Thanks in advance for your time.
I'm currently working on a similar implementation and might be able to share some information from what I've learned. First, an overview of tokens used in Firebase you find here. What you need in order to access a Google API is an OAuth2 token. The standard token you obtain from the Firebase login, however, is a Firebase ID token, not an OAuth2 token.
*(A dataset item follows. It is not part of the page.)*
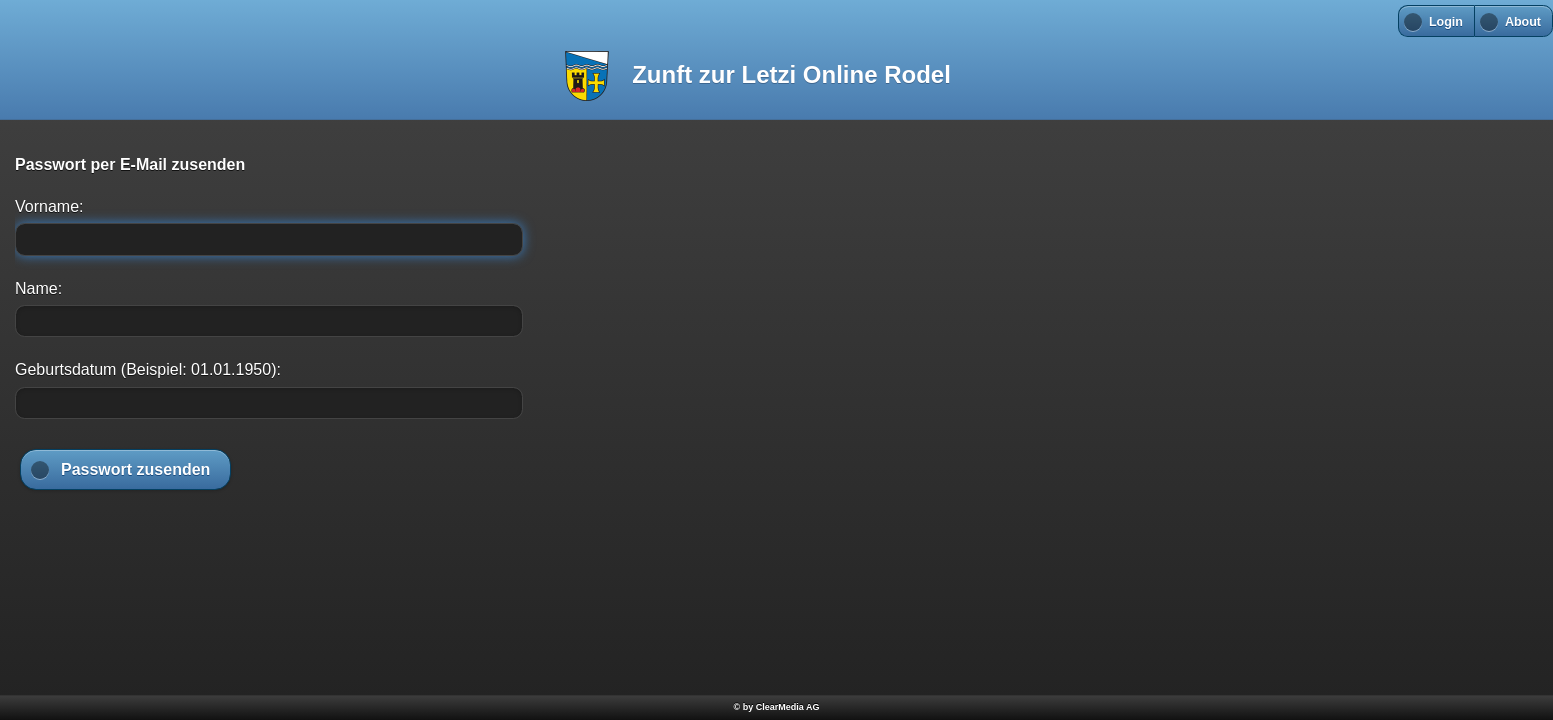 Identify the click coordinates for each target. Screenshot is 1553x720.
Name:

There is an OAuth2 token involved when you use Sign In with Google on Firebase Auth but like mentioned by Frank van Puffelen and also in this StackOverflow answer, Firebase Authentication "does not manage OAuth tokens for users". And as far as I understand you just cannot get to the OAuth2 tokens within Firebase Auth.
EDIT: I just came across the last example in the docs for handling the Google sign in flow, where it says
Then, you can also retrieve the Google provider's OAuth token by calling getRedirectResult when your page loads
I did not try this as I use the Google Sign In library but it seems that it is now possible to retrieve the OAuth2 token also directly from a Google Sign In with the Firebase Auth library. This corresponds to client-side authorization as you do not obtain a refresh token here.
What you can do, however, is to use the "Sign In With Google" library. It separates between authentication (who someone is, like Google account) and authorization (granting access to data, like calling a Google API). For obtaining the token to call Google APIs you need to implement the authorization flow. Here you have two options:
A very helpful comparison of both authorization flows you find here. Which one you use is up to you. In any case, you end up with the access token you need in order to call a Google API on behalf of the user.
And now back to Firebase: Since you want to log your user also into Firebase, you can use the "manual" authentication with Firebase by passing the token you obtained from the Google Sign In library to signInWithCredential:
function handleCredentialResponse(response) {
// Build Firebase credential with the Google ID token.
const idToken = response.credential;
const credential = GoogleAuthProvider.credential(idToken);
// Sign in with credential from the Google user.
signInWithCredential(auth, credential).catch((error) => {
// Handle Errors here.
const errorCode = error.code;
const errorMessage = error.message;
// The email of the user's account used.
const email = error.email;
// The credential that was used.
const credential = GoogleAuthProvider.credentialFromError(error);
// ...
});
}
To access a Google Spreadsheet you need an OAuth token for a Google user.
An ID token from Firebase Authentication identifies a Firebase user.
The two token types are not the same and each have their own set of users. You can't use a Firebase ID token to allow that Firebase Authentication user to access a Google Spreadsheet (or any other API that requires a OAuth token).
To access the Google Spreadsheet as that user, you'll need to use their OAuth token, which is the same token you used when signing the user in to Firebase on the client.